Access control works at a number of different levels, including at least:
1 Access controls at the application level may express a very rich, domain-specific security policy. The call centre staff in a bank are typically not allowed to see your account details until you have answered a couple of security questions; this not only stops outsiders impersonating you, but also stops the bank staff looking up the accounts of celebrities, or their neighbours. Some transactions might also require approval from a supervisor. And that's nothing compared with the complexity of the access controls on a modern social networking site, which will have a thicket of rules about who can see, copy, and search what data from whom, and privacy options that users can set to modify these rules.
2 The applications may be written on top of middleware, such as a web browser, a bank's bookkeeping system or a social network's database management system. These enforce a number of protection properties.

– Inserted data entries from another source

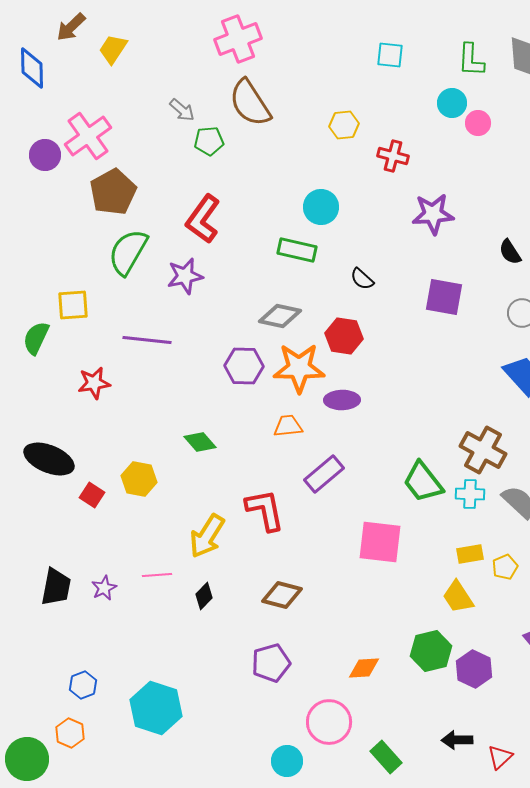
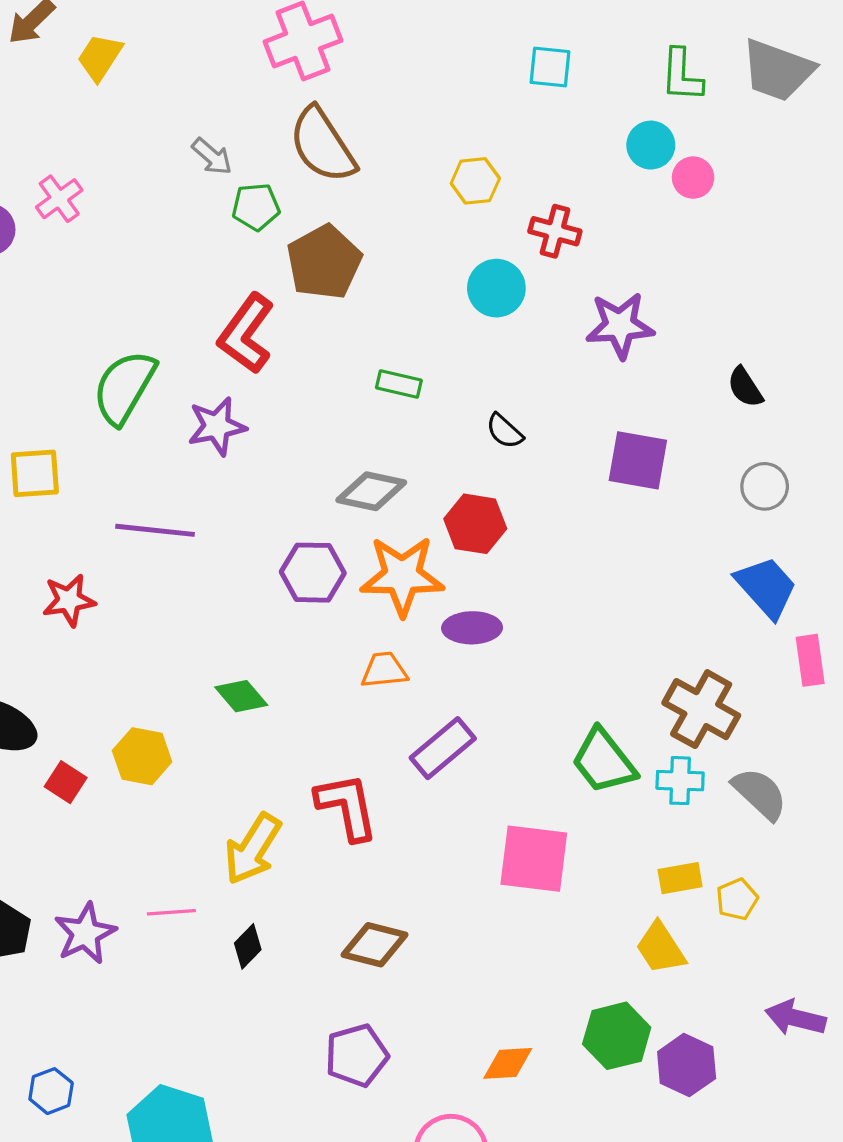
pink cross: (88, 136) -> (59, 199), size x0.6
brown pentagon: (113, 192) -> (324, 262), moved
cyan circle: (321, 207) -> (496, 288), moved
green rectangle: (297, 250) -> (399, 384), size x0.7
purple star: (104, 588) -> (85, 933), size x1.5

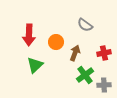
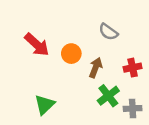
red arrow: (29, 35) -> (37, 45), turned -50
green triangle: (35, 65) -> (45, 105), moved

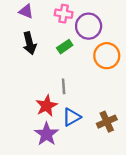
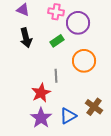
orange circle: (107, 56) -> (84, 61), moved
blue triangle: (72, 117) -> (68, 116), moved
brown cross: (107, 122) -> (94, 107), turned -30

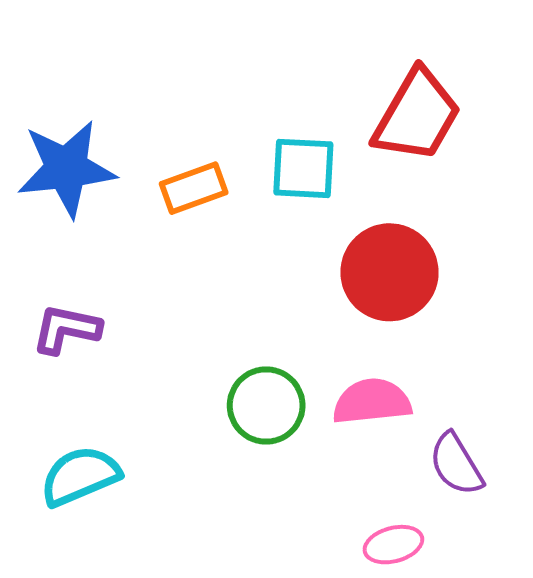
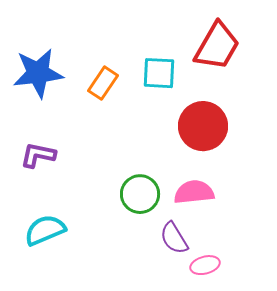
orange rectangle: (194, 188) -> (103, 83), turned -36
purple semicircle: (456, 464) -> (174, 238), moved

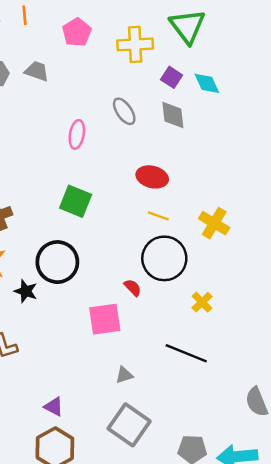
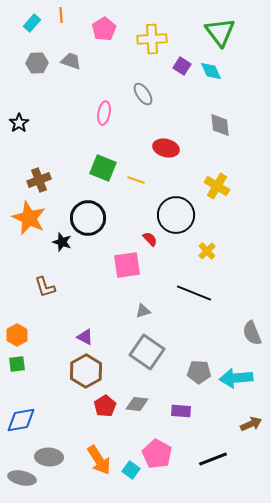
green triangle: (187, 26) -> (220, 32), moved
gray diamond: (173, 115) -> (220, 125), moved
yellow line: (158, 216) -> (136, 180), moved

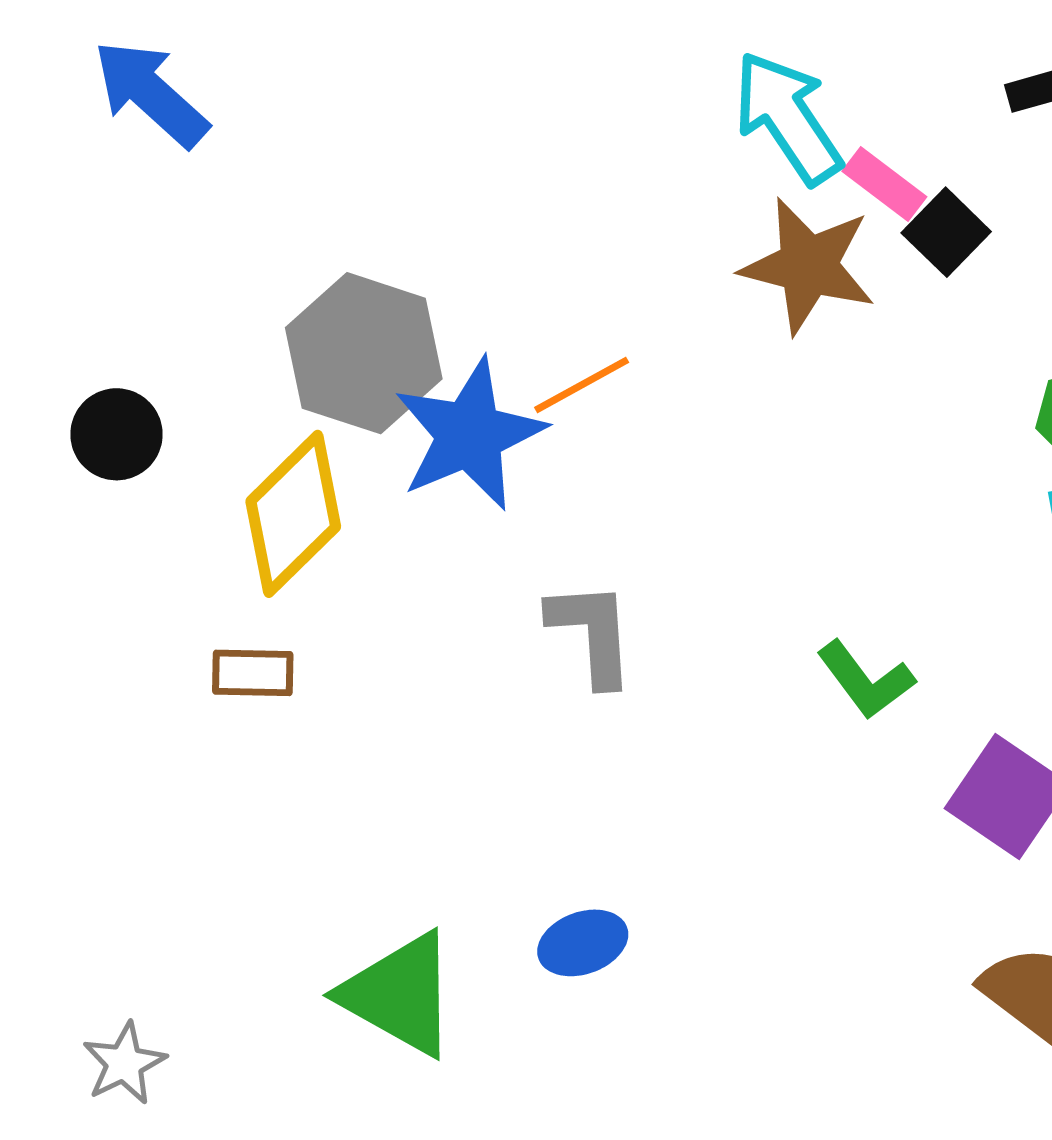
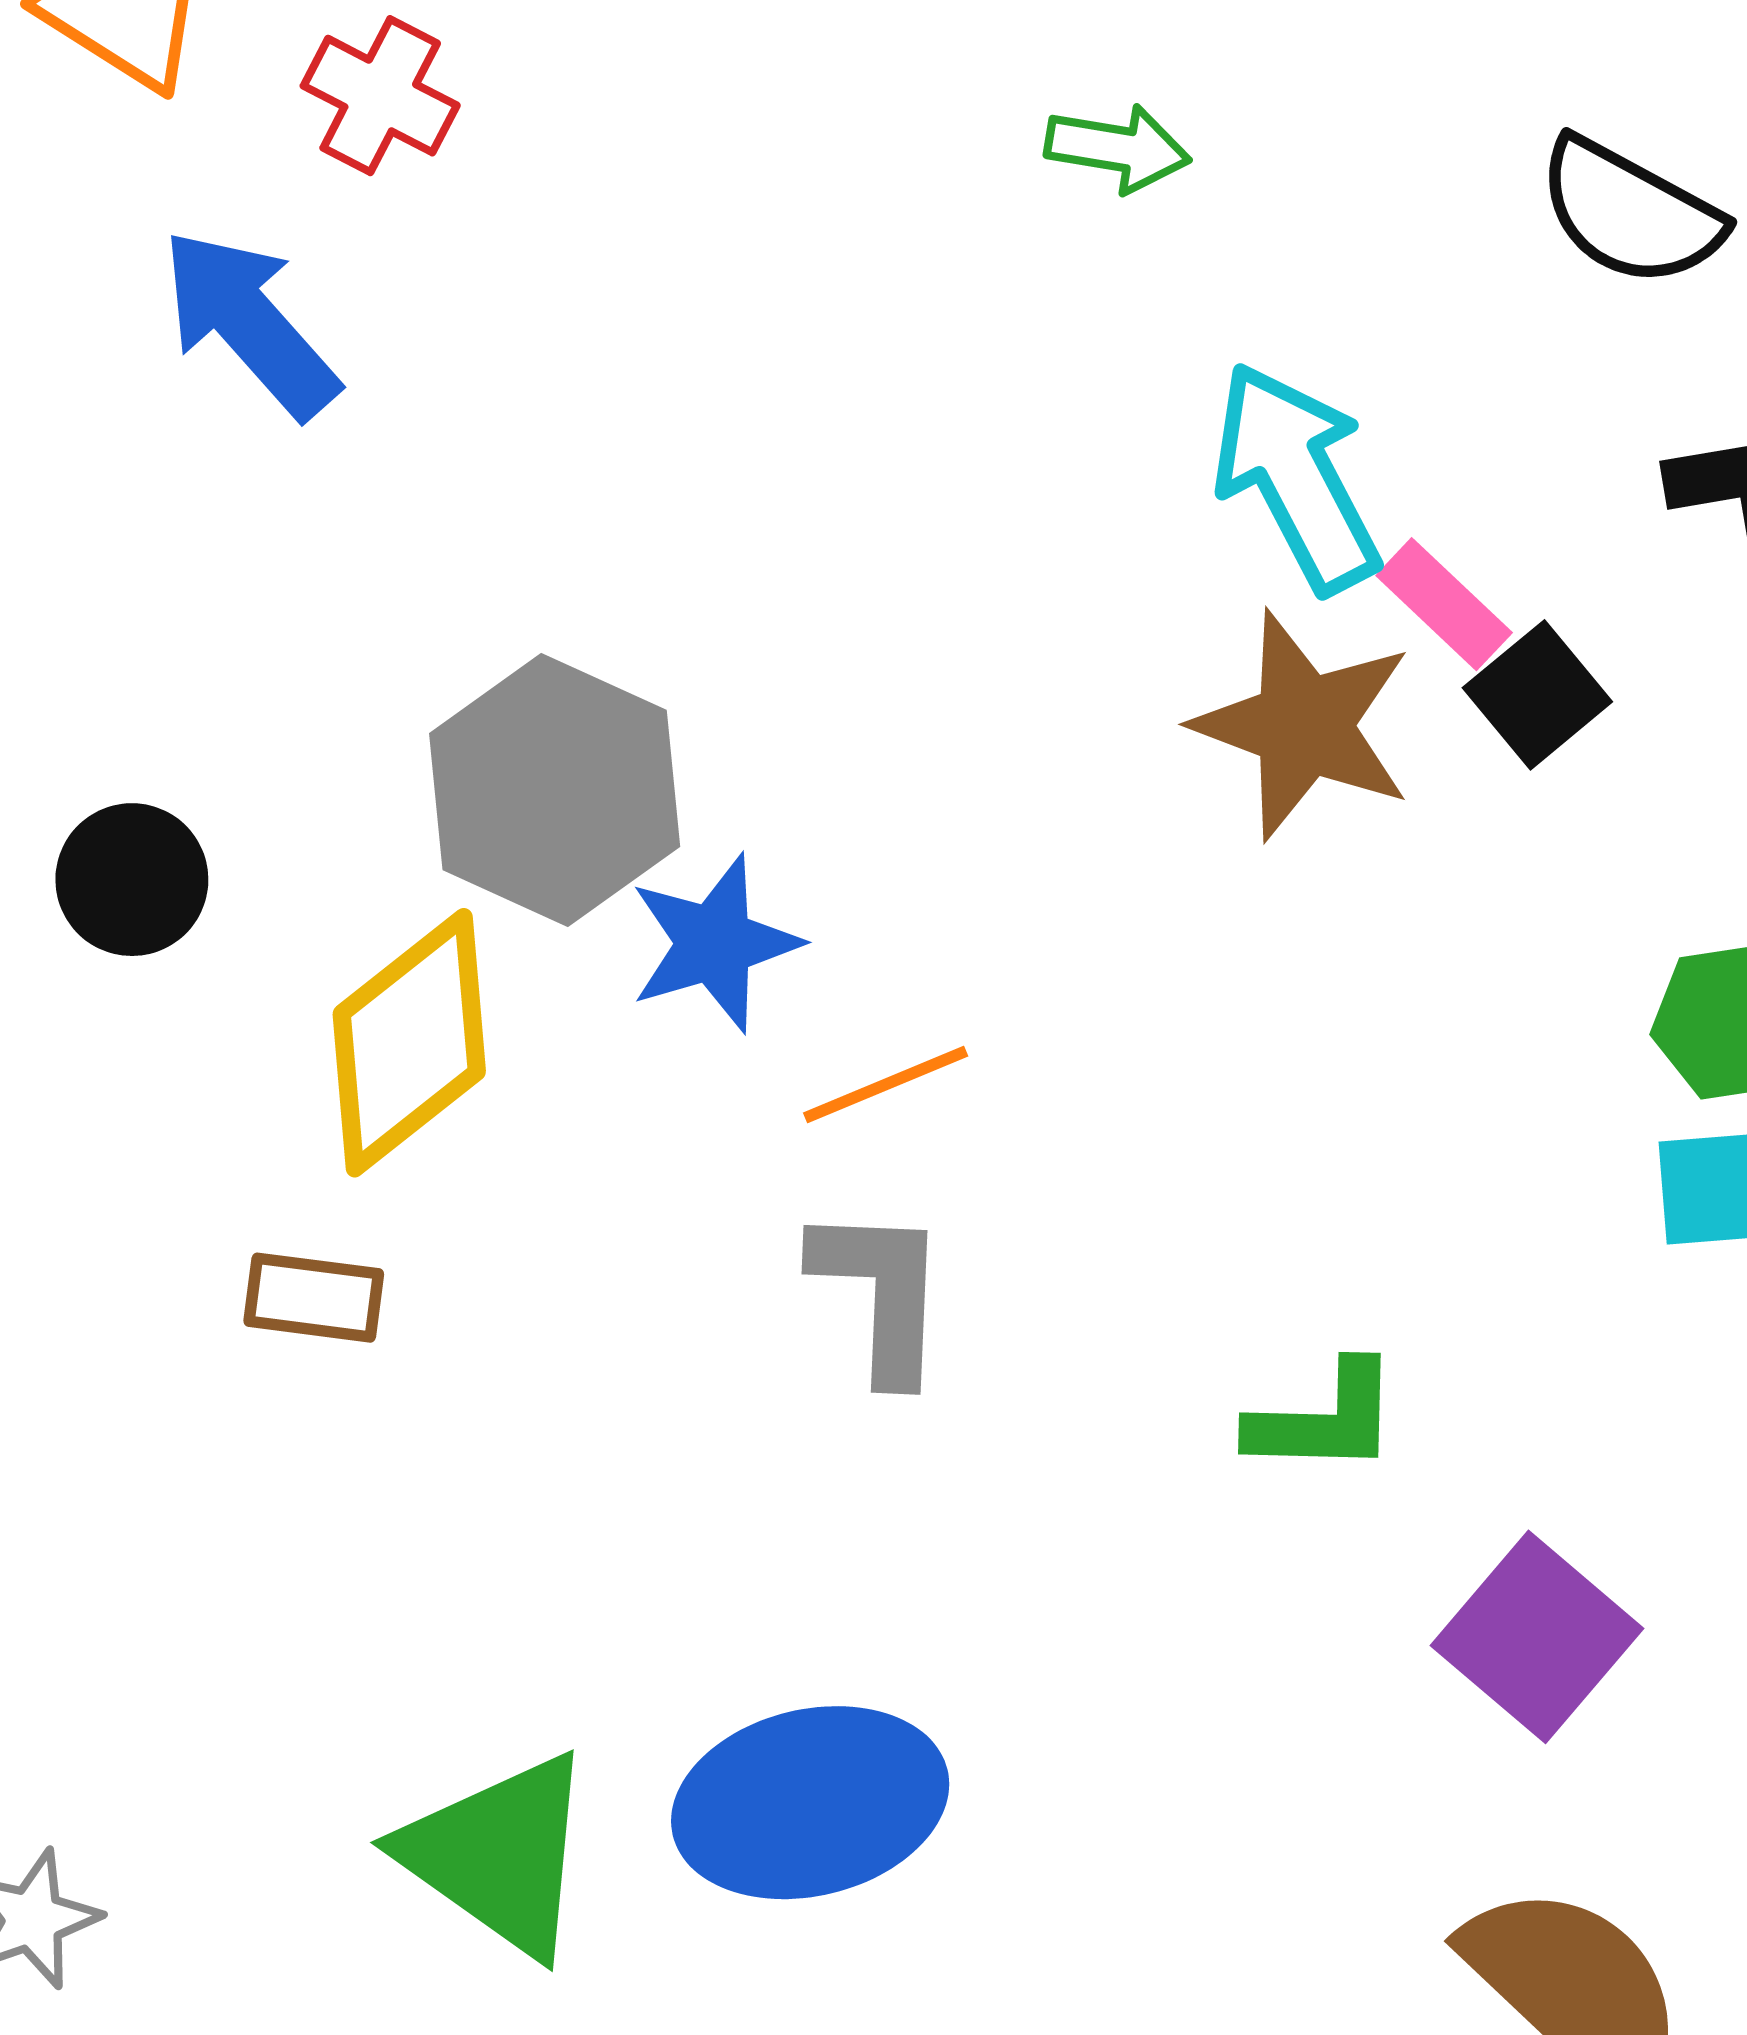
orange line: (582, 385) -> (886, 1084), moved
blue star: (470, 435) -> (714, 943), size x0.7
green L-shape: (866, 680) -> (1324, 1419), turned -58
blue ellipse: (583, 943) -> (810, 1803), size x1.8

For example, bookkeeping systems ensure that a transaction that debits one account must credit another, with the debits and credits balancing so that money cannot be created or destroyed; they must also allow the system's state to be reconstructed later.
3 As the operating system constructs resources such as files and communications ports from lower level components, it has to provide ways to control access to them. Your Android phone treats apps written by different companies as different users and protects their data from each other. The same happens when a shared server separates the VMs, containers or other resources belonging to different users.
4 Finally, the operating system relies on the processor and its associated memory-management hardware, which control which memory addresses a given process or thread can access.
As we work up from the hardware through the operating system and middleware to the application layer, the controls become progressively more complex and less reliable. And we find the same access-control functions being implemented at multiple layers. For example, the separation between different phone apps that is provided by Android is mirrored in your browser which separates web page material according to the domain name it came from (though this separation is often less thorough). And the access controls built at the application layer or the middleware layer may largely duplicate access controls in the underlying operating system or hardware. It can get very messy, and to make sense of it we need to understand the underlying principles, the common architectures, and how they have evolved.
I will start off by discussing operating-system protection mechanisms that support the isolation of multiple processes. These came first historically – being invented along with the first time-sharing systems in the 1960s – and they remain the foundation on which many higher-layer mechanisms are built, as well as inspiring similar mechanisms at higher layers. They are often described as discretionary access control (DAC) mechanisms, which leave protection to the machine operator, or mandatory access control (MAC) mechanisms which are typically under the control of the vendor and protect the operating system itself from being modified by malware. I'll give an introduction to software attacks and techniques for defending against them – MAC, ASLR, sandboxing, virtualisation and what can be done with hardware. Modern hardware not only provides CPU support for virtualisation and capabilities, but also hardware support such as TPM chips for trusted boot to stop malware being persistent. These help us tackle the toxic legacy of the old single-user PC operating systems such as DOS and Win95/98 which let any process modify any data, and constrain the many applications that won't run unless you trick them into thinking that they are running with administrator privileges.